The Public Arts Panel is looking for submissions by Feb. 22 to find new voting members for project selections this year.
“We’re trying to engage as many Calgarians as possible,” said Sarah Iley, manager of culture for the City of Calgary.
“This is the first time we are doing a call like this for people that would like to serve on a panel,” she said.
Public art in the city has taken many forms, from the 17-metre tall, blue Travelling Light piece located ion the 96th Avenue N.E. overpass just west of Deerfoot Trail, to the artwork at CTrain stations.
“The Roger That project (at the Tuscany CTrain station) came out of a location where three communities are split by the highway,” said Iley.
When the artist tried to get a sense of the area, they realized that Tuscany station served as a central point for these communities.
“Very specific to that place, and time,” said Iley. “They came up with the idea of something representing an early telegraph pole for communication.”
Thomas Phillips, a student at the University of Calgary, believes that public art serves a practical goal in the city.
“I use art mostly as landmarks around the city to help orient myself,” said Phillips. “Some I’ve stopped to browse.”
The current Public Arts Panel is guided by the revised Public Art Policy, which aims to increase local involvement with public art in Calgary.
“For artists, it is a tremendously rich experience in collaboration and in understanding how communities create a sense of identity,” said Iley
The guiding principles, aside from getting more local interest in the city’s public art, consist of having an open and transparent approval process, sustainability and financial responsibility in selecting artwork.
This new policy is also informed by the city’s Public Art Master Plan, where research was conducted to better form a plan in touch with residents’ desires for public art.
“I mean, I hated those painted cows as a kid,” said Phillips. “Now they’re sort of nostalgic in a strange way.”
A survey conducted by the city found that 87 per cent of those questioned believe that art is important to the city, and that eight in 10 said that it is an integral part of the city’s CTrain stations, pathways and other forms of infrastructure.
Phillips thinks that while he sees that many people probably ignore art on a daily basis going to and from work, most would miss the displays in Calgary if they suddenly disappeared altogether.

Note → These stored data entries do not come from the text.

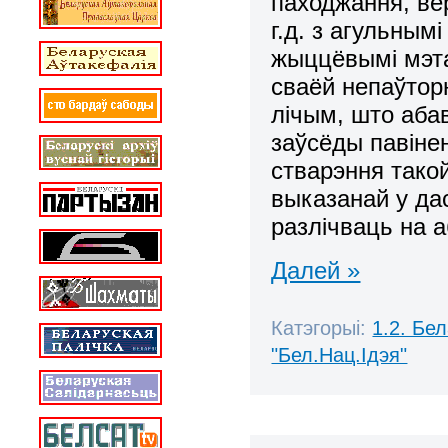
паходжання, ве
г.д. з агульным
жыццёвымі мэт
сваёй непаўторн
лічым, што аба
заўсёды павінен
стварэння такой
выказанай у да
разлічваць на а
Далей »
Катэгорыі:
1.2. Бе
"Бел.Нац.Ідэя"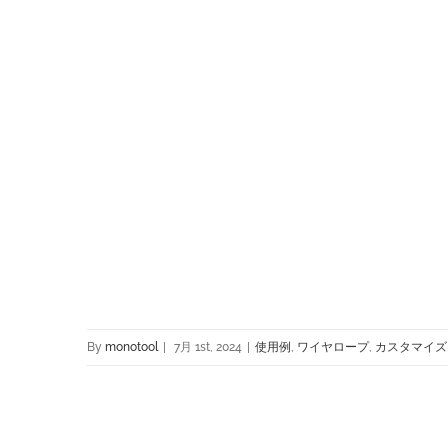
By
monotool
|
7月 1st, 2024
|
使用例
,
ワイヤロープ
,
カスタマイズ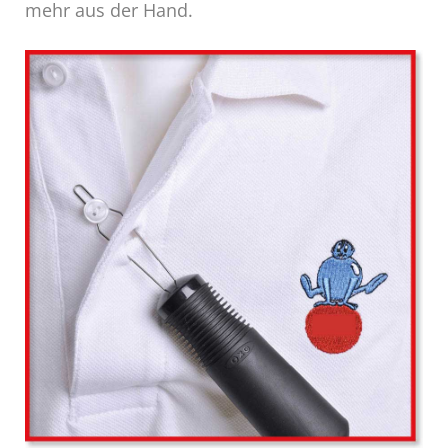
mehr aus der Hand.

“Art scene in Calgary is pretty thriving,” said Iley. “We were named the culture capital of Canada in 2012.
“When we put a call out, we get a lot of interest from people.”
The Public Art Program in Calgary is currently funded through the capital budget costs, receiving one per cent of the first $50 million allocated to capital projects in the city.
“The policy that council endorsed says every time we have a project, whether it is a bridge or a fire hall (or some other piece of infrastructure), one per cent must go towards public art,” said Illey.
“With focus on building new infrastructure to help the economy in the city, that [also] means [funding] a lot of new public art projects as well.”
Some current projects the city is dealing with are the Mount Pleasant fire hall, continued utility box art works around the city and the Manhole Cover Design Project.
“The artist at the Mount Pleasant fire hall project was clearly very interested in just hearing out the community,” said Iley.
“They really got a sense of what it is that people love about where they live.”